The study focused on the tiny electrical charges that all cells carry across the limiting plasma membrane.

“What we have shown is that the electrical potential (charge) that a cell carries is inversely proportional to the strength of a K-Ras signal,” Dr. Hancock said.

Using a high-powered electron microscope, scientists were able to observe that certain lipid molecules in the plasma membrane respond to an electrical charge. In turn, it amplifies the output of the Ras signaling circuit, just like a transistor does in an electronic circuit board.
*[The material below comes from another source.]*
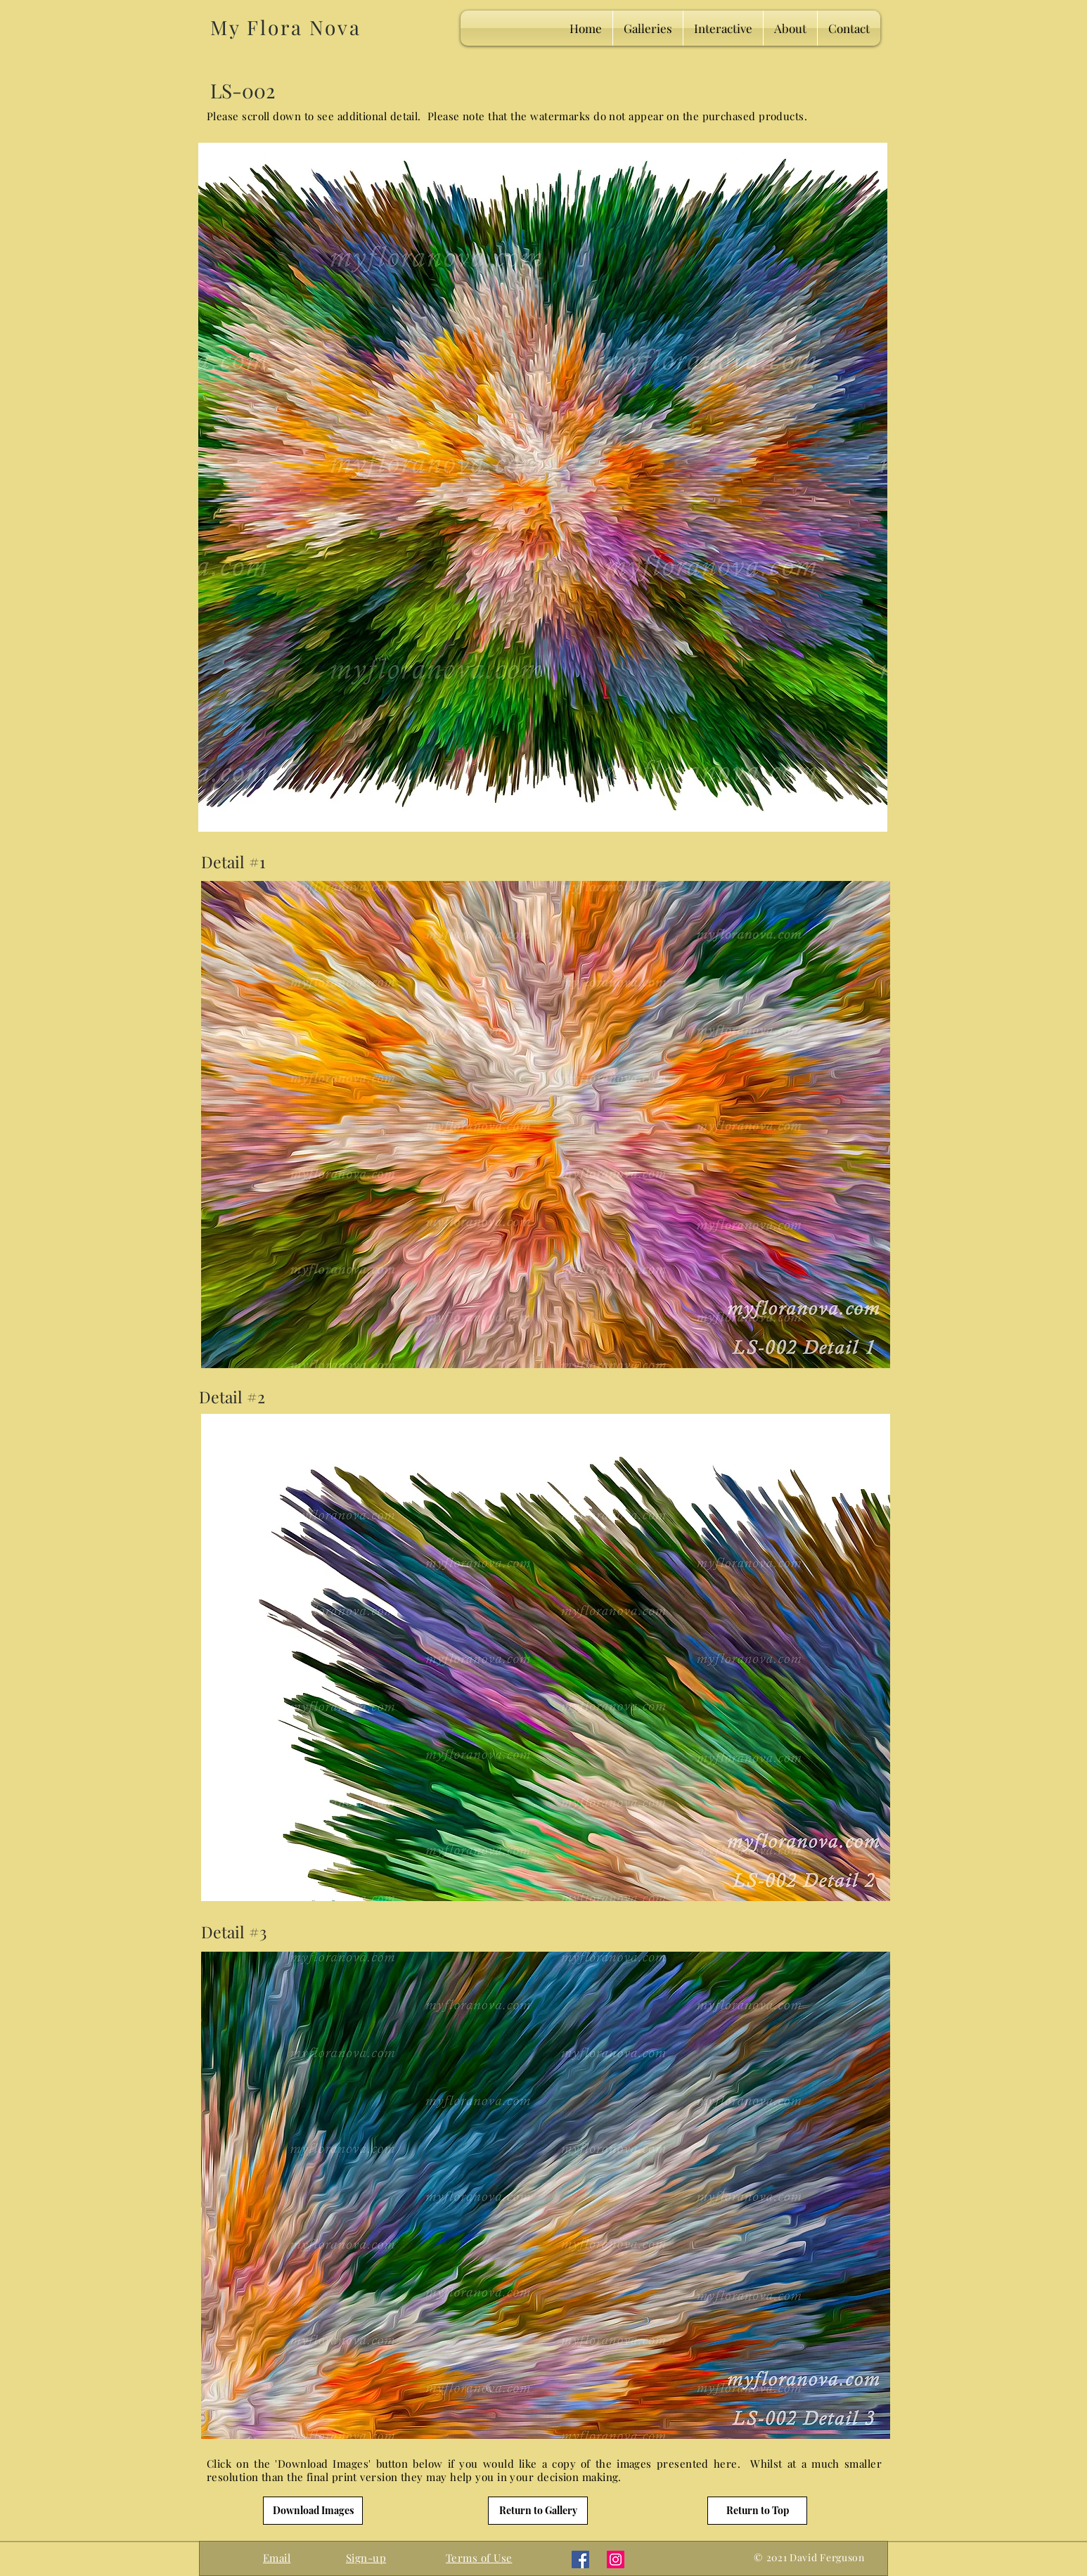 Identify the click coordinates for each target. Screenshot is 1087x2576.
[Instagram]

“Our results may finally account for a long-standing but unexplained observation that many cancer cells actively try to reduce their electrical charge,” said first author Yong Zhou, PhD, assistant professor of integrative biology and pharmacology at UTHealth Medical School.

The initial work was done with human and animal cells, with the findings later confirmed in fruit fly models on membrane organization.

“This has huge implications for biology,” Hancock said. “Beyond the immediate relevance to K-Ras in cancer, it is a completely new way that cells can use electrical charge to control a multitude of signaling pathways, which may be particularly relevant to the nervous system.”